» SOURCE DATA:
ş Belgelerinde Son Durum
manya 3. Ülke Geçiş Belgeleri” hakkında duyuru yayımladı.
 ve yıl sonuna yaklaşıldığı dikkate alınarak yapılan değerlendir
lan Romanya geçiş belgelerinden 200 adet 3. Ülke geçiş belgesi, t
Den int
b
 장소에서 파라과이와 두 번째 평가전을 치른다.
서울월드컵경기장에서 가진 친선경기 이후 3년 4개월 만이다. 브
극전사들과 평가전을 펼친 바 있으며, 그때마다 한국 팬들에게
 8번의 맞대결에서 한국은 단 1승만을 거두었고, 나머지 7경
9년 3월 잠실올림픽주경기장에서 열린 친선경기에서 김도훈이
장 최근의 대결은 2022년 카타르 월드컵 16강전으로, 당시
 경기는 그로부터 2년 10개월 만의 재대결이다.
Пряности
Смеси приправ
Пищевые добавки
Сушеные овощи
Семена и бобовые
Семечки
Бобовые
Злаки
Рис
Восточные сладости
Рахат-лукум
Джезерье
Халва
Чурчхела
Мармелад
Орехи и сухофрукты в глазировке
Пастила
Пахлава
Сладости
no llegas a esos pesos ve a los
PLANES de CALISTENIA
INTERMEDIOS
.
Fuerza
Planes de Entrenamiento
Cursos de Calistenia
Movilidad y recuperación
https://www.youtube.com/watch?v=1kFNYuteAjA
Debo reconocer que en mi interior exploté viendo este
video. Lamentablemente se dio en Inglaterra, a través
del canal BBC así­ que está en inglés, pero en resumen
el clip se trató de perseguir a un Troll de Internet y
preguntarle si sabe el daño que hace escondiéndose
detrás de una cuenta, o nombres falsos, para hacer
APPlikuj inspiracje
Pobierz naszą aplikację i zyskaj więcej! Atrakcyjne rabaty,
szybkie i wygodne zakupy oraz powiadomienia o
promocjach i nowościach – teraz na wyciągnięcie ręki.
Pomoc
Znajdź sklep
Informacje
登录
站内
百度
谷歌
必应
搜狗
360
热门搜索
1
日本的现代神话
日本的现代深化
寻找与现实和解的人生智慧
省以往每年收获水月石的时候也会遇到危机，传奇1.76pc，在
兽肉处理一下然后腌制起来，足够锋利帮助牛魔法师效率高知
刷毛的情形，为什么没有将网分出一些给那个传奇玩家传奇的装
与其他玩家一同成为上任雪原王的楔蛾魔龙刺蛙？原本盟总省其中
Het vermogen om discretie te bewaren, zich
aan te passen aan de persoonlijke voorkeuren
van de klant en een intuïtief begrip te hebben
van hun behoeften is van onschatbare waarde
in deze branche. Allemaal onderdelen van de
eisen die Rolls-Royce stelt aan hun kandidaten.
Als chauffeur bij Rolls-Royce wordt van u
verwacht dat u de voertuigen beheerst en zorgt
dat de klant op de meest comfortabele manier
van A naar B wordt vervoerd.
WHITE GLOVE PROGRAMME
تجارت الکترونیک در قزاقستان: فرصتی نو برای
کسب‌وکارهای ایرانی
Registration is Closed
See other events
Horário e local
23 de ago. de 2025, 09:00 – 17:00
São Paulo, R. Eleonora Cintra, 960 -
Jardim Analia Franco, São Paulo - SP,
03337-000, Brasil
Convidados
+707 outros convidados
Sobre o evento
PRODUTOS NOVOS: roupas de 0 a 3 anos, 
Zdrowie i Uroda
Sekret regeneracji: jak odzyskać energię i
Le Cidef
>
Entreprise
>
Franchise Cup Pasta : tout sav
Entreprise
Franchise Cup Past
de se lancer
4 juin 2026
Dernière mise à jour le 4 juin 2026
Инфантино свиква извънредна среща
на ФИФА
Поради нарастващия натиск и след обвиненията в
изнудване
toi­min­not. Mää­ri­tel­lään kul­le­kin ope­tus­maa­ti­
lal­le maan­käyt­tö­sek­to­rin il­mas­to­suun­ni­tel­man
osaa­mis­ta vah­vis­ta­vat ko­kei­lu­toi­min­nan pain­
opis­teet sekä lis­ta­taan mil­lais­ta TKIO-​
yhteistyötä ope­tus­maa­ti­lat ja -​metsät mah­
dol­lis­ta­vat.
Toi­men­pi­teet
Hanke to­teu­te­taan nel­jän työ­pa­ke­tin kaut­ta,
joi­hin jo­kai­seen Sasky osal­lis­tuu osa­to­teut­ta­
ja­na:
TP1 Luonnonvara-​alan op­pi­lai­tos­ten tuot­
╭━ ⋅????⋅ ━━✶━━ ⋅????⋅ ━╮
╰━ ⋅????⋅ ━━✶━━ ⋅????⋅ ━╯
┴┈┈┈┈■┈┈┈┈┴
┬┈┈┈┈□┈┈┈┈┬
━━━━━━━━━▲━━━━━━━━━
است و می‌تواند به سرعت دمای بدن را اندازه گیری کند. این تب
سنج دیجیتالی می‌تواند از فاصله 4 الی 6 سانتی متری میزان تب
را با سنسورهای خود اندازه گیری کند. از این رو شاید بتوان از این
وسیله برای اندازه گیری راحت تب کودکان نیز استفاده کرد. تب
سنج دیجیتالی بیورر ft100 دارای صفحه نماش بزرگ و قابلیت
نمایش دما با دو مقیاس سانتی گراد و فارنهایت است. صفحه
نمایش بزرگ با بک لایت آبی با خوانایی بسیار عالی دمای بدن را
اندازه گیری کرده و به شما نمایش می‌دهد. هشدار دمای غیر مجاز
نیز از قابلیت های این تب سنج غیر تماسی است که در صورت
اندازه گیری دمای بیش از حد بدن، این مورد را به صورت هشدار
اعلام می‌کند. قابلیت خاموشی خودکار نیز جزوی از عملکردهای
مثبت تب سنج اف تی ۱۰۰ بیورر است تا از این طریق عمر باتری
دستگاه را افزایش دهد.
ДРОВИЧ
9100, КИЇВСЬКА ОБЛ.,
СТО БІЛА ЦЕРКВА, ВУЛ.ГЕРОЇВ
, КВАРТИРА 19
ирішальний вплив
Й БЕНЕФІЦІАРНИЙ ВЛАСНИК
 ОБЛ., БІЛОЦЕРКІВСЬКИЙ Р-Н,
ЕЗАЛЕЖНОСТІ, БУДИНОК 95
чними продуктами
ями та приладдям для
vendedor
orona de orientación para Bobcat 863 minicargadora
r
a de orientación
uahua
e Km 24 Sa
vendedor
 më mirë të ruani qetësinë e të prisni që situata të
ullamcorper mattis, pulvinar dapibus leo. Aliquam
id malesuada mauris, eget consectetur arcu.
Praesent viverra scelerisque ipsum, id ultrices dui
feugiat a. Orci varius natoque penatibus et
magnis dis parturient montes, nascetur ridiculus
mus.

» TASK OBJECTIVE: Everything from the first line of the data through the line containing "Cursos de Calistenia" should be echoed exactly. Add nothing.

» PROBLEM SOLUTION:
ş Belgelerinde Son Durum
manya 3. Ülke Geçiş Belgeleri” hakkında duyuru yayımladı.
 ve yıl sonuna yaklaşıldığı dikkate alınarak yapılan değerlendir
lan Romanya geçiş belgelerinden 200 adet 3. Ülke geçiş belgesi, t
Den int
b
 장소에서 파라과이와 두 번째 평가전을 치른다.
서울월드컵경기장에서 가진 친선경기 이후 3년 4개월 만이다. 브
극전사들과 평가전을 펼친 바 있으며, 그때마다 한국 팬들에게
 8번의 맞대결에서 한국은 단 1승만을 거두었고, 나머지 7경
9년 3월 잠실올림픽주경기장에서 열린 친선경기에서 김도훈이
장 최근의 대결은 2022년 카타르 월드컵 16강전으로, 당시
 경기는 그로부터 2년 10개월 만의 재대결이다.
Пряности
Смеси приправ
Пищевые добавки
Сушеные овощи
Семена и бобовые
Семечки
Бобовые
Злаки
Рис
Восточные сладости
Рахат-лукум
Джезерье
Халва
Чурчхела
Мармелад
Орехи и сухофрукты в глазировке
Пастила
Пахлава
Сладости
no llegas a esos pesos ve a los
PLANES de CALISTENIA
INTERMEDIOS
.
Fuerza
Planes de Entrenamiento
Cursos de Calistenia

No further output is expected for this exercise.